Lord v Whelan & Curry Constr. Servs., Inc. |
2018 NY Slip Op 07563 |
Decided on November 9, 2018 |
Appellate Division, Fourth Department |
Published by New York State Law Reporting Bureau pursuant to Judiciary Law § 431. |
This opinion is uncorrected and subject to revision before publication in the Official Reports. |
Decided on November 9, 2018 SUPREME COURT OF THE STATE OF NEW YORK Appellate Division, Fourth Judicial Department
PRESENT: WHALEN, P.J., CENTRA, LINDLEY, NEMOYER, AND TROUTMAN, JJ.
986 CA 18-00362
v
WHELAN AND CURRY CONSTRUCTION SERVICES, INC., FELDMEIER EQUIPMENT, INC., AND 6800 TOWNLINE ROAD PARTNERSHIP, DEFENDANTS-APPELLANTS.
SMITH, SOVIK, KENDRICK & SUGNET, P.C., SYRACUSE (EDWARD J. SMITH, III, OF COUNSEL), FOR DEFENDANTS-APPELLANTS.
POWERS & SANTOLA, LLP, ALBANY (MICHAEL J. HUTTER OF COUNSEL), AND WEGENSKI LAW FIRM, BREWERTON, FOR PLAINTIFF-RESPONDENT.
Appeal from an order of the Supreme Court, Onondaga County (James P. Murphy, J.), entered November 2, 2017. The order, inter alia, denied defendants' motion for summary judgment and granted plaintiff's cross motion for partial summary judgment.
It is hereby ORDERED that the order so appealed from is unanimously modified on the law by vacating the third ordering paragraph, and as modified the order is affirmed without costs.
Memorandum: Plaintiff commenced this Labor Law and common-law negligence action to recover damages for injuries that he sustained when he fell through a roof while working on a demolition project.
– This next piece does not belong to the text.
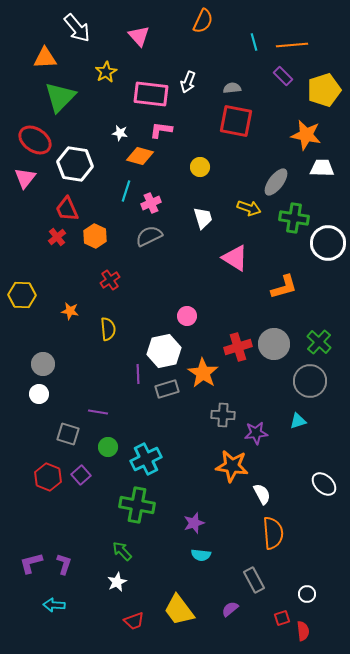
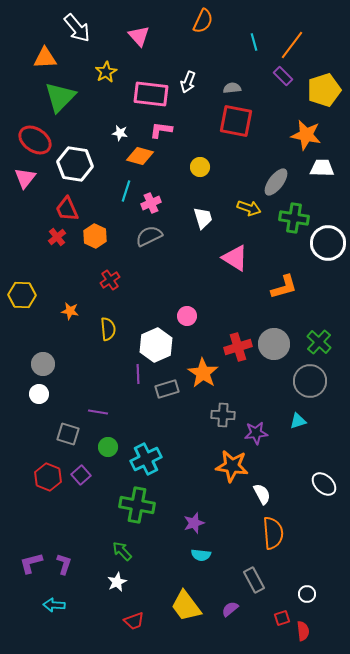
orange line at (292, 45): rotated 48 degrees counterclockwise
white hexagon at (164, 351): moved 8 px left, 6 px up; rotated 12 degrees counterclockwise
yellow trapezoid at (179, 610): moved 7 px right, 4 px up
Defendants contend that Supreme Court erred in granting plaintiff's cross motion for partial summary judgment on the issue of liability with respect to the Labor Law § 240 (1) cause of action. We reject that contention. Plaintiff established that defendants' failure to provide adequate fall protection was a proximate cause of the accident (see Calderon v Walgreen Co., 72 AD3d 1532, 1533 [4th Dept 2010], appeal dismissed 15 NY3d 900 [2010]). In opposition, defendants failed to raise an issue of fact whether plaintiff's own negligence was the "sole proximate cause" of his injuries, in particular, whether safety harnesses "were readily available at the work site, albeit not in the immediate vicinity of the accident" (Gallagher v New York Post, 14 NY3d 83, 88 [2010]; cf. Scruton v Acro-Fab Ltd., 144 AD3d 1502, 1503 [4th Dept 2016]). Thus, we likewise reject defendants' contention that plaintiff was the sole proximate cause of his injuries and that the court therefore erred in denying their motion for summary judgment dismissing the complaint.
We agree with defendants, however, that the court erred in searching the record and granting summary judgment to plaintiff on his Labor Law § 241 (6) cause of action, and we therefore modify the order accordingly. Contrary to plaintiff's assertion, although defendants did not advance their contention before the trial court, we conclude that the contention is properly before us because defendants lacked an opportunity to raise it at any time before this appeal (cf. Ciesinski v Town of Aurora, 202 AD2d 984, 985 [4th Dept 1994]). Further, " [a] motion for summary judgment on one claim or defense does not provide a basis for searching the record and granting summary judgment on an unrelated claim or defense' " (Miller v Mott's Inc., 5 AD3d 1019, 1020 [4th Dept 2004]; see Sadkin v Raskin & Rappoport, P.C., 271 AD2d 272, 273 [1st Dept 2000]). Here, the only issue raised with respect to the Labor Law § 241 (6) cause of action was on defendants' motion, wherein they asserted that dismissal was warranted on the ground that plaintiff was the sole proximate cause of his injuries. The court therefore erred in granting summary judgment to plaintiff based on alleged violations of 12 NYCRR 23-1.7 (b) (1) (c) and 23-3.3 (c).